Businesses Could Have Interruption Claims Due to Hurricanes Harvey and Irma
Many businesses in Missouri and elsewhere will see increased costs and lower profits because of the damage caused by Hurricane Harvey in Texas and surrounding states and the impact of Irma on other states.
Insurance policies may provide businesses with loss of profits coverage, or business interruption, even if their properties are not damaged by the storm.
Do you have grounds for a business interruption insurance claim?
A business can experience contingent business interruption even without a physical location in Texas, Louisiana or other states affected by the hurricanes.
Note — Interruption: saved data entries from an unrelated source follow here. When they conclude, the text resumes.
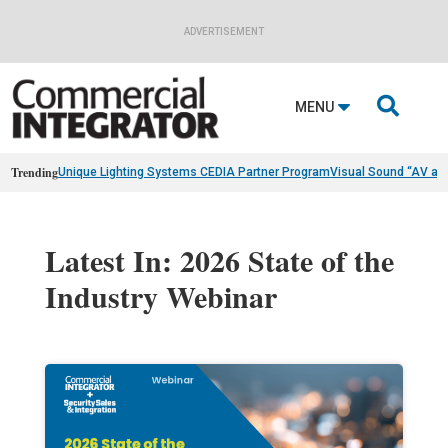
ADVERTISEMENT

MENU
Trending
Unique Lighting Systems CEDIA Partner Program
Visual Sound “AV as
Latest In: 2026 State of the
Industry Webinar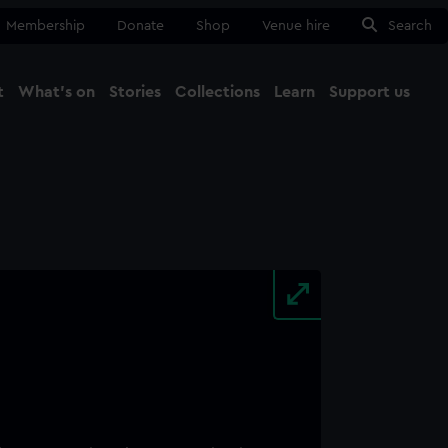
Membership
Donate
Shop
Venue hire
Search
t
What's on
Stories
Collections
Learn
Support us
Ma
Close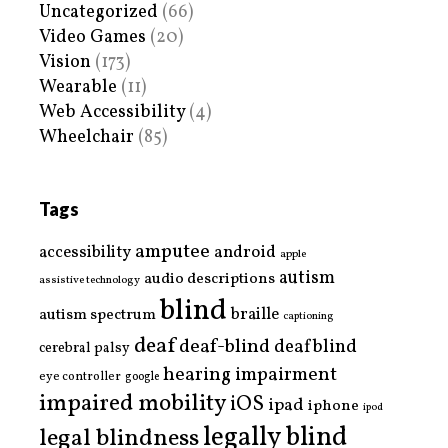
Uncategorized
(66)
Video Games
(20)
Vision
(173)
Wearable
(11)
Web Accessibility
(4)
Wheelchair
(85)
Tags
amputee
accessibility
android
apple
autism
audio descriptions
assistive technology
blind
braille
autism spectrum
captioning
deaf
deaf-blind
deafblind
cerebral palsy
hearing impairment
eye controller
google
impaired mobility
iOS
ipad
iphone
ipod
legally blind
legal blindness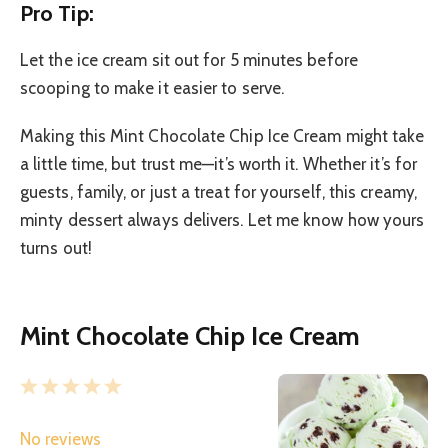
Pro Tip:
Let the ice cream sit out for 5 minutes before
scooping to make it easier to serve.
Making this Mint Chocolate Chip Ice Cream might take
a little time, but trust me—it’s worth it. Whether it’s for
guests, family, or just a treat for yourself, this creamy,
minty dessert always delivers. Let me know how yours
turns out!
Mint Chocolate Chip Ice Cream
1
2
3
4
5
S
S
S
S
S
No reviews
Reasons for contingent business interruption include not being able to travel to the impacted area, not being able to ship goods from the area, not being able to receive materials from the area to make goods, as well as many others that cause lost profits.
If a business has a physical location in the damaged area but no physical damage to the property, it could still have a contingent business interruption claim if profits are lower because of the widespread damages in Texas, Louisiana and other states.
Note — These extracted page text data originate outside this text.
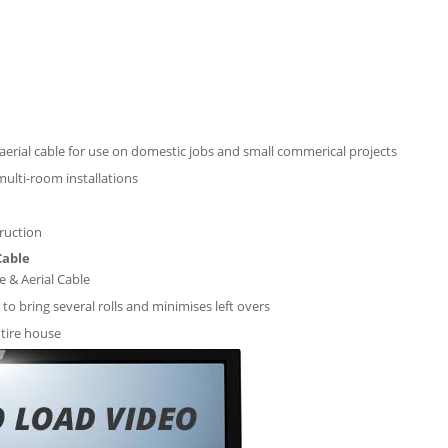
d aerial cable for use on domestic jobs and small commerical projects
 multi-room installations
ruction
Cable
e & Aerial Cable
 to bring several rolls and minimises left overs
tire house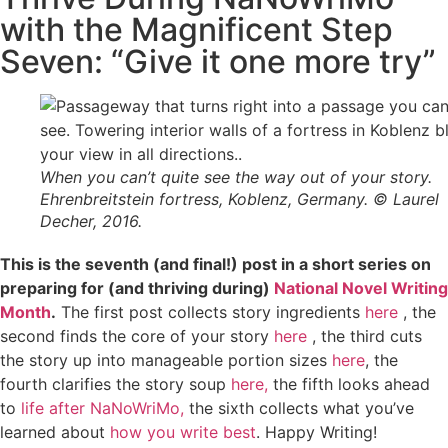
with the Magnificent Step
Seven: “Give it one more try”
When you can’t quite see the way out of your story.
Ehrenbreitstein fortress, Koblenz, Germany. © Laurel
Decher, 2016.
This is the seventh (and final!) post in a short series on
preparing for (and thriving during)
National Novel Writing
Month
.
The first post collects story ingredients
here
, the
second finds the core of your story
here
, the third cuts
the story up into manageable portion sizes
here
, the
fourth clarifies the story soup
here,
the fifth looks ahead
to
life after NaNoWriMo,
the sixth collects what you’ve
learned about
how you write best
. Happy Writing!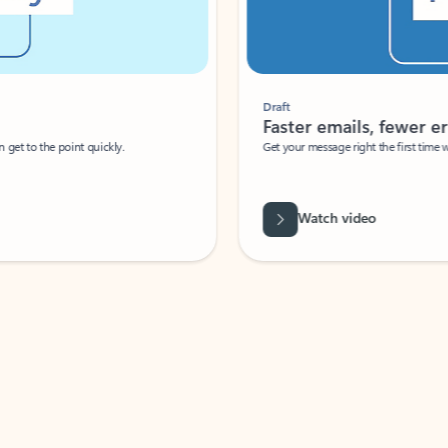
Draft
Faster emails, fewer erro
et to the point quickly.
Get your message right the first time with 
Watch video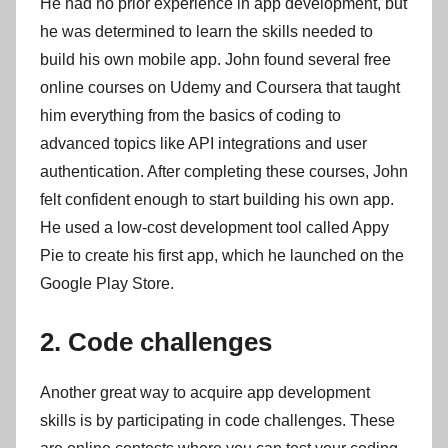
He had no prior experience in app development, but
he was determined to learn the skills needed to
build his own mobile app. John found several free
online courses on Udemy and Coursera that taught
him everything from the basics of coding to
advanced topics like API integrations and user
authentication. After completing these courses, John
felt confident enough to start building his own app.
He used a low-cost development tool called Appy
Pie to create his first app, which he launched on the
Google Play Store.
2. Code challenges
Another great way to acquire app development
skills is by participating in code challenges. These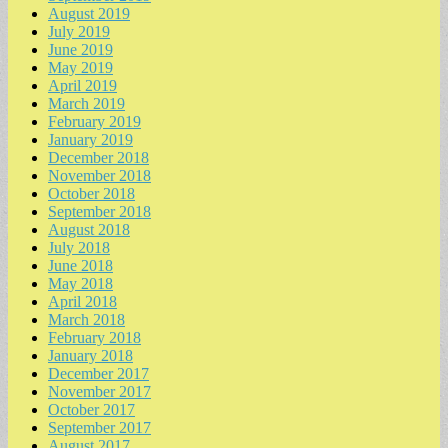
August 2019
July 2019
June 2019
May 2019
April 2019
March 2019
February 2019
January 2019
December 2018
November 2018
October 2018
September 2018
August 2018
July 2018
June 2018
May 2018
April 2018
March 2018
February 2018
January 2018
December 2017
November 2017
October 2017
September 2017
August 2017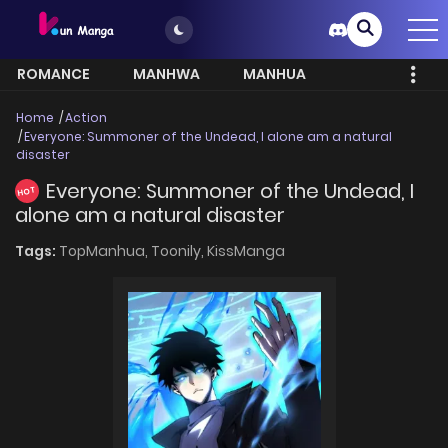
ROMANCE
MANHWA
MANHUA
MORE
Home
Action
Everyone: Summoner of the Undead, I alone am a natural
disaster
Everyone: Summoner of the Undead, I
HOT
alone am a natural disaster
Tags:
TopManhua,
Toonily,
KissManga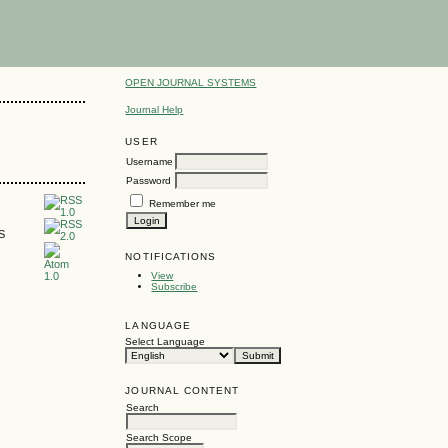
OPEN JOURNAL SYSTEMS
Journal Help
USER
Username
Password
Remember me
SS
NOTIFICATIONS
View
Subscribe
LANGUAGE
Select Language
JOURNAL CONTENT
Search
Search Scope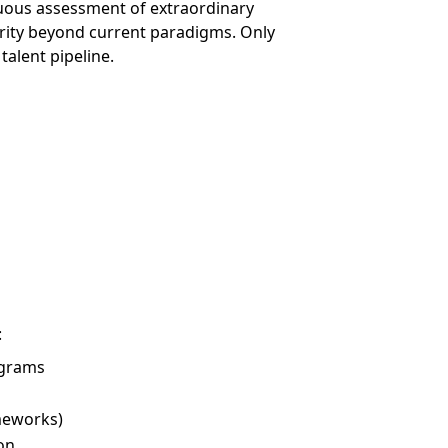
nuous assessment of extraordinary
rity beyond current paradigms. Only
alent pipeline.
:
ograms
meworks)
on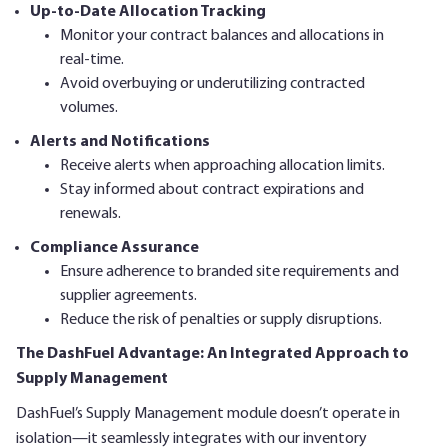
Up-to-Date Allocation Tracking
Monitor your contract balances and allocations in
real-time.
Avoid overbuying or underutilizing contracted
volumes.
Alerts and Notifications
Receive alerts when approaching allocation limits.
Stay informed about contract expirations and
renewals.
Compliance Assurance
Ensure adherence to branded site requirements and
supplier agreements.
Reduce the risk of penalties or supply disruptions.
The DashFuel Advantage: An Integrated Approach to
Supply Management
DashFuel’s Supply Management module doesn’t operate in
isolation—it seamlessly integrates with our inventory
If a business does experience actual physical harm to a property, the business will probably also experience business interruption and loss of profits aside from the actual damage. For example, a company experienced damage to one-quarter of its building from a natural disaster in the Midwest but did not file a business interruption claim because the company was able to get right back into business.
The staff worked overtime and extra people were scheduled, but the sales did not meet expectations for a month after the disaster. An independent insurance consultant pointed out that this was a business interruption loss and suggested filing a claim. By going through the claim presentation, the company collected $175,000.
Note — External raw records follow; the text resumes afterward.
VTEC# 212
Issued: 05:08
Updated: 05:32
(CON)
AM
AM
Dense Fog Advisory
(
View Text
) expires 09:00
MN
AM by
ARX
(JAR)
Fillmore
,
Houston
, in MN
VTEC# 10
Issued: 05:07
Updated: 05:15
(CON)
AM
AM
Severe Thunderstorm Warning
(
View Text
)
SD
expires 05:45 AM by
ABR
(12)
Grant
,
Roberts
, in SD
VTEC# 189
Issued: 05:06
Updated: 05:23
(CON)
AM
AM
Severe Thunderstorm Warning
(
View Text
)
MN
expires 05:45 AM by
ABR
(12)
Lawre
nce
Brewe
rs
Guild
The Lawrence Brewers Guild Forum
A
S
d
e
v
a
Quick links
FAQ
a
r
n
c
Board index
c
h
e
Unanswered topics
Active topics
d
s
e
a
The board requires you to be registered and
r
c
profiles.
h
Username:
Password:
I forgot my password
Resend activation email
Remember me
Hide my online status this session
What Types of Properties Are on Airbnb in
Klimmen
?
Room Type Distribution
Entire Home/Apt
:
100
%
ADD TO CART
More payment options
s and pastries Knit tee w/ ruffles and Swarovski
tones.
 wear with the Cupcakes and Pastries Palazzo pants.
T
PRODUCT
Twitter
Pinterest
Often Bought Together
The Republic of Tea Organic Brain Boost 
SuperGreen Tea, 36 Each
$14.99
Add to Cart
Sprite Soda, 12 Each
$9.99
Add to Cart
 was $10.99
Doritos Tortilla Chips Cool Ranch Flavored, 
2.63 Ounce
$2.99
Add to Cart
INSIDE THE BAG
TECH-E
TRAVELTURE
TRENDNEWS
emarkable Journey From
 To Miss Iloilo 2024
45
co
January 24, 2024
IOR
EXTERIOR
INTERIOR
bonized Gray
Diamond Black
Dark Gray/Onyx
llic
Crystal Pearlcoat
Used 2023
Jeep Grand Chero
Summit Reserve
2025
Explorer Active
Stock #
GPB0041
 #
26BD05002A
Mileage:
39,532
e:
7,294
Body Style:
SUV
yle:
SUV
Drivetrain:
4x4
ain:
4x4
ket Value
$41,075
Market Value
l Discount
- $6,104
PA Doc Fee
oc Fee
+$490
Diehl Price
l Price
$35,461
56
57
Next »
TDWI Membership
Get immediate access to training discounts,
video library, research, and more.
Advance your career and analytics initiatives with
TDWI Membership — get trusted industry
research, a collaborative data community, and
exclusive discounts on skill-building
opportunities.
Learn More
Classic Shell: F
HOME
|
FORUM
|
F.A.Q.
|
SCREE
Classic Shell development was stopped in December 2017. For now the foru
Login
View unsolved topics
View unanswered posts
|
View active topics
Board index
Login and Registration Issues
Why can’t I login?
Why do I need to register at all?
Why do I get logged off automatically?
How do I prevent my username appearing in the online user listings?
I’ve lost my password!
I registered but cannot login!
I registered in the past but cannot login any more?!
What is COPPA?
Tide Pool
In another instance, a business suffered significant damage to its building that forced it to shut down for several months. It filed a business interruption insurance claim for $250,000, which the insurance company was stalling to pay out. Through working with an attorney and a valuation specialist, the company discovered additional lost profits the company’s executives had not initially calculated. This included how the business would have continued to grow “but for” the damage to its building.
By taking into account the “but for” scenario, the calculated loss increased significantly. The business realized a $2.5 million claim in the end.
Does your insurance policy cover floods and physical property damage?
Businesses in the hurricanes’ paths that experience physical damage to their property might have a property policy that covers floods, but not all polices are created equal. Additionally, organizing the necessary information needed to value an insurance claim is time-consuming — during an already stressful time.
Most insurance policies have a provision that the insurance company will pay for some or all of the fees for an independent firm to help organize and value a physical damage claim.